Socio-economic and environmental implications

  • Household welfare: Lower electricity bills, increased energy access and livelihood opportunities from rooftop and village-scale projects.
  • Agrarian benefits: Reduced diesel use in irrigation, lower operating costs and improved cropping resilience under PM-KUSUM.
  • Employment: Manufacturing, construction and O&M create direct and indirect jobs across regions.
  • Emission reduction: Contribution to the 45% emissions-intensity target and lower local air pollution from reduced fossil generation.
  • International posture: Third-largest renewable capacity strengthens India’s negotiating position in multilateral climate processes and clean-energy partnerships.

Model Questions

  1. Analyse the drivers behind India meeting its initial Paris NDC ahead of schedule and assess the implications for the country’s energy security and global climate commitments. [GS-III: Environment & DM]
  2. Discuss capacity growth (283.46 GW, 55.3 GW annual addition), policy levers (PM Surya Ghar, PM-KUSUM), manufacturing expansion (~172 GW module capacity), and institutional mechanisms (DISCOMs, aggregation model). Evaluate implications for import reduction, energy supply diversity, emission-intensity targets, and India’s diplomatic leverage in climate negotiations. Conclude with near-term risks to sustaining the trajectory.

  3. Examine how PM Surya Ghar Muft Bijli Yojana democratizes access to clean energy and identify institutional mechanisms needed for effective implementation. [GS-II: Governance]
  4. Cover scheme design (₹75,021 crore, one crore households), subsidy tiers (₹30,000–78,000), government building solarisation and Model Solar Villages.
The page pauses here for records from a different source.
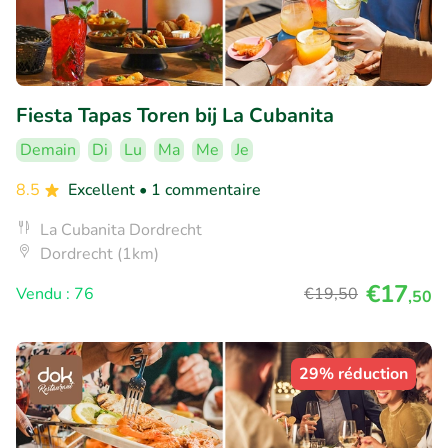
Fiesta Tapas Toren bij La Cubanita
Demain
Di
Lu
Ma
Me
Je
8.5
Excellent
• 1 commentaire
La Cubanita Dordrecht
Dordrecht (1km)
€17
Vendu : 76
€19
,50
,50
29% réduction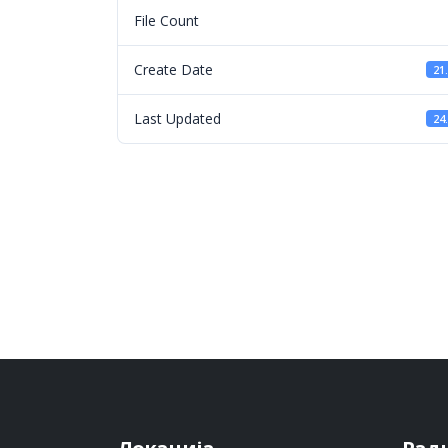
File Count
Create Date
21
Last Updated
24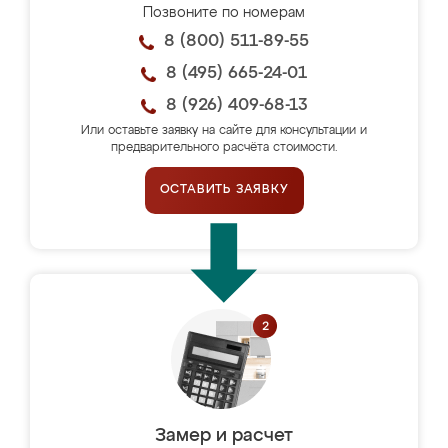
Позвоните по номерам
8 (800) 511-89-55
8 (495) 665-24-01
8 (926) 409-68-13
Или оставьте заявку на сайте для консультации и
предварительного расчёта стоимости.
ОСТАВИТЬ ЗАЯВКУ
Замер и расчет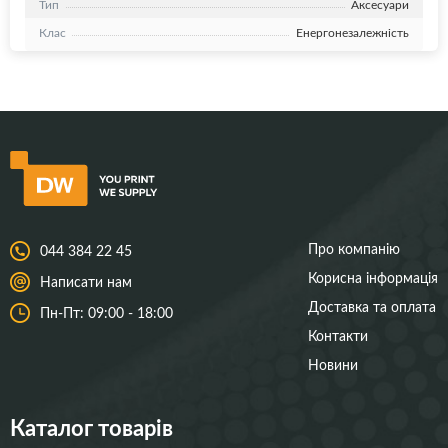
Тип
Аксесуари
Клас
Енергонезалежність
Про компанію
044 384 22 45
Корисна інформація
Написати нам
Доставка та оплата
Пн-Пт: 09:00 - 18:00
Контакти
Новини
Каталог товарів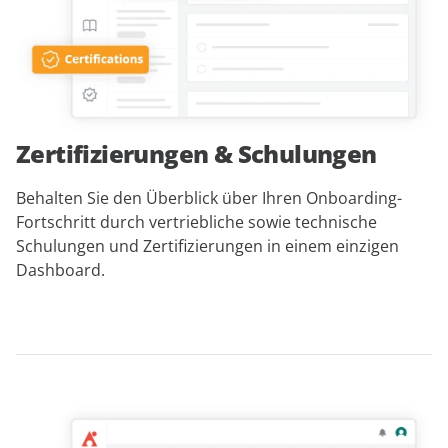
Zertifizierungen & Schulungen
Behalten Sie den Überblick über Ihren Onboarding-
Fortschritt durch vertriebliche sowie technische
Schulungen und Zertifizierungen in einem einzigen
Dashboard.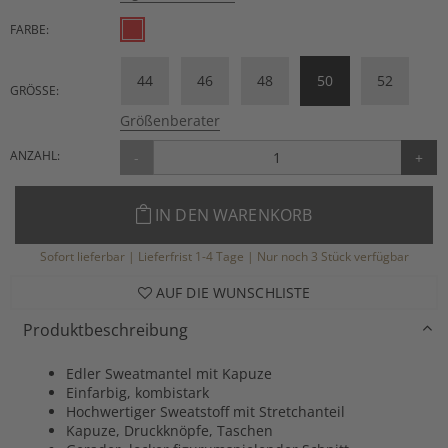
FARBE:
44
46
48
50
52
GRÖSSE:
Größenberater
ANZAHL:
-
+
IN DEN WARENKORB
Sofort lieferbar | Lieferfrist 1-4 Tage | Nur noch 3 Stück verfügbar
AUF DIE WUNSCHLISTE
Produktbeschreibung
Edler Sweatmantel mit Kapuze
Einfarbig, kombistark
Hochwertiger Sweatstoff mit Stretchanteil
Kapuze, Druckknöpfe, Taschen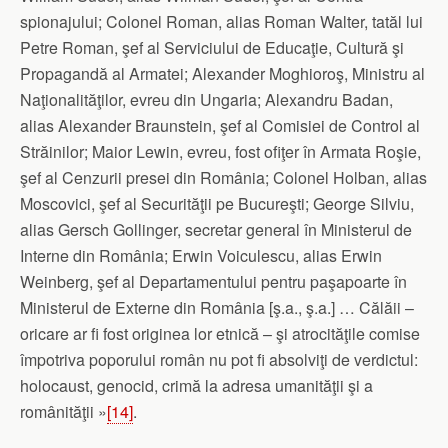
spionajului; Colonel Roman, alias Roman Walter, tatăl lui
Petre Roman, şef al Serviciului de Educaţie, Cultură şi
Propagandă al Armatei; Alexander Moghioroş, Ministru al
Naţionalităţilor, evreu din Ungaria; Alexandru Badan,
alias Alexander Braunstein, şef al Comisiei de Control al
Străinilor; Maior Lewin, evreu, fost ofiţer în Armata Roşie,
şef al Cenzurii presei din România; Colonel Holban, alias
Moscovici, şef al Securităţii pe Bucureşti; George Silviu,
alias Gersch Gollinger, secretar general în Ministerul de
Interne din România; Erwin Voiculescu, alias Erwin
Weinberg, şef al Departamentului pentru paşapoarte în
Ministerul de Externe din România [ş.a., ş.a.] … Călăii –
oricare ar fi fost originea lor etnică – şi atrocităţile comise
împotriva poporului român nu pot fi absolviţi de verdictul:
holocaust, genocid, crimă la adresa umanităţii şi a
românităţii »
[14]
.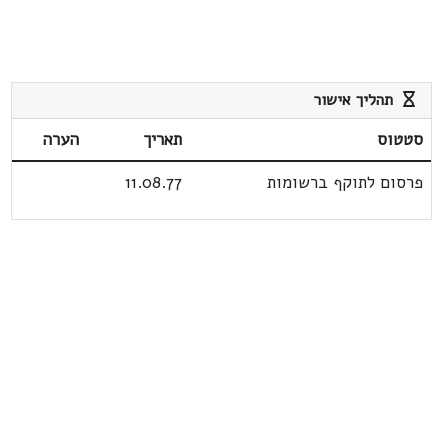
תהליך אישור
סטטוס
תאריך
הערה
פרסום לתוקף ברשומות
11.08.77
Explain the role of Utility-Linked Aggregation, state DISCOMs for net metering, vendor coordination, payment processes and capacity-building. Address monitoring, grievance redressal and fiscal safeguards to ensure equity and last-mile delivery.

  5. What are the major challenges to achieving 500 GW of non-fossil capacity by 2030 and suggest a comprehensive policy and operational roadmap to address them. [GS-III: Economic Development]
  6. Identify challenges: grid integration, storage needs, land acquisition, financing, DISCOM solvency, and supply-chain gaps. Propose measures: scale cell/wafer manufacturing, invest in transmission and storage, green bonds/blended finance, payment security for investors, standardised contracts, and skill development. Include performance metrics and phased regulatory reforms to de-risk investment and accelerate capacity additions.

  7. Discuss the role of State DISCOMs in India’s renewable energy expansion and the importance of federal cooperation for policy coherence. [GS-II: Governance]
  8. Explain DISCOMs’ functions as implementing/regulatory bodies for net metering, grid integration and aggregation. Analyse how DISCOM financial health, tariff design and state policies affect rollout. Recommend federal-state coordination on transmission planning, subsidy flows, payment security and uniform standards to harmonise implementation while preserving state-specific flexibility.